Showing posts with label Iran. Show all posts
Showing posts with label Iran. Show all posts

Wednesday, 14 May 2014

New inter-city trains herald rail renaissance for Iraq





Investment in new Chinese-made inter-city trains, as well as modern train control and communication systems, signal the Iraqi government’s intention to rebuild the once impressive state‑run railways.


Chinese-made train for Baghdad-Basra route


By Peter Feuilherade



This article was first published in The Middle East magazine, London, May 2014 issue.


2014 marks the centenary of Iraq’s railway network. German engineers laid the foundations during the Ottoman Empire in 1912, as part of the planned Berlin-Istanbul-Baghdad Railway. The line was completed in 1914, connecting Baghdad with the town of Dujayl, 60 km to the north. By the late 1990s, the network was handling some three million tonnes of freight and 2.8 million passenger journeys a year.


Now Iraq’s railways, like much of the transport infrastructure, are dilapidated after decades of neglect and war, and in urgent need of repair and expansion. Most freight is transported by road.
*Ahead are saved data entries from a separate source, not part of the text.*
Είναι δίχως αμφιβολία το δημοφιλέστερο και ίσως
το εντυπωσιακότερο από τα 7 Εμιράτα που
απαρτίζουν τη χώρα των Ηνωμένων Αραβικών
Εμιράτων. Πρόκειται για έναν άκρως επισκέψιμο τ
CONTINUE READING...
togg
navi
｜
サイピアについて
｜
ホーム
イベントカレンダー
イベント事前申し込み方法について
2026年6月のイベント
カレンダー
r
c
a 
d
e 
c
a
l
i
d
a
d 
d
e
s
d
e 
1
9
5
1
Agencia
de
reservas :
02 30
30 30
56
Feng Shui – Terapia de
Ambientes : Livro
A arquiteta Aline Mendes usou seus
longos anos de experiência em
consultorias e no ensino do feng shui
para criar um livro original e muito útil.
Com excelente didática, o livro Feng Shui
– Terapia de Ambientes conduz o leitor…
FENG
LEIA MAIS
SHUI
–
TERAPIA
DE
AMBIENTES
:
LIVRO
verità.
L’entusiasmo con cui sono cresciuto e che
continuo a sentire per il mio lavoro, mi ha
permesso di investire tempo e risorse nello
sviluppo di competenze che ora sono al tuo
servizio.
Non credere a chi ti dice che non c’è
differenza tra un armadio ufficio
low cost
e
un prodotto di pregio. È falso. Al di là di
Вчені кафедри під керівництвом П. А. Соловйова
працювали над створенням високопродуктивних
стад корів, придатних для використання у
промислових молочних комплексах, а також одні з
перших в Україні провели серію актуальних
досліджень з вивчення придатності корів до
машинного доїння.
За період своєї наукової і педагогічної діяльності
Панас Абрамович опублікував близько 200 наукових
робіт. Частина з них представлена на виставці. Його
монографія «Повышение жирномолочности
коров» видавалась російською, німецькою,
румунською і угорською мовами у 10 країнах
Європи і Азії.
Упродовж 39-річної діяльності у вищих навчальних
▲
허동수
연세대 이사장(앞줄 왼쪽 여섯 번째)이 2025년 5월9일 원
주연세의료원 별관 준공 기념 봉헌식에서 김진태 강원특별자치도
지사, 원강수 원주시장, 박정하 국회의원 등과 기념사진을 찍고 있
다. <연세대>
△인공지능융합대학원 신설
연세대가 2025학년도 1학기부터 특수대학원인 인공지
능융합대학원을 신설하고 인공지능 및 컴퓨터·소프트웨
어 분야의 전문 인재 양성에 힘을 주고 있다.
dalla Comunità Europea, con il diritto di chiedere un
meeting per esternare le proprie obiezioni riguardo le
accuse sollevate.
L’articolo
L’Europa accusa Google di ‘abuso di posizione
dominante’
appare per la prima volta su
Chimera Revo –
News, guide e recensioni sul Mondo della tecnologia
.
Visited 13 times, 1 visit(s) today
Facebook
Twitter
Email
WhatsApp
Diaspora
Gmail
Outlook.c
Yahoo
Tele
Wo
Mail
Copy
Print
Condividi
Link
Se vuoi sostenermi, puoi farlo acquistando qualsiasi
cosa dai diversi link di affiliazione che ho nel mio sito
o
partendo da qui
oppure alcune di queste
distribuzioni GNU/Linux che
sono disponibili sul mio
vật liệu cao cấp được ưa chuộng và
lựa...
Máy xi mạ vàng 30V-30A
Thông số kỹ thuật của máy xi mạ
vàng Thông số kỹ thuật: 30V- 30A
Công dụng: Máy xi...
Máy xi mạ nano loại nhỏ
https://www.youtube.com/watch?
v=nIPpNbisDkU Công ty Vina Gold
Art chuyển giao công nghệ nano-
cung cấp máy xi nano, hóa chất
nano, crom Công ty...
The assets of Iraqi Republic Railways (IRR), owned and operated by the government, include about 2,850 km of track, some 127 stations, 131 locomotives and 1,900 units of rolling stock.


Several lines are still in use, from Baghdad to Basra, Samarra and Fallujah, and Mosul to Rabia, among others, providing a mix of passenger and freight services.


Upgrading the network and restoring other lines are priorities in the government’s reconstruction efforts. However, railway company officials cited by Reuters news agency admitted in 2013 that the volumes of passengers and freight carried did not generate enough income to cover employees' salaries, let alone revamp the network.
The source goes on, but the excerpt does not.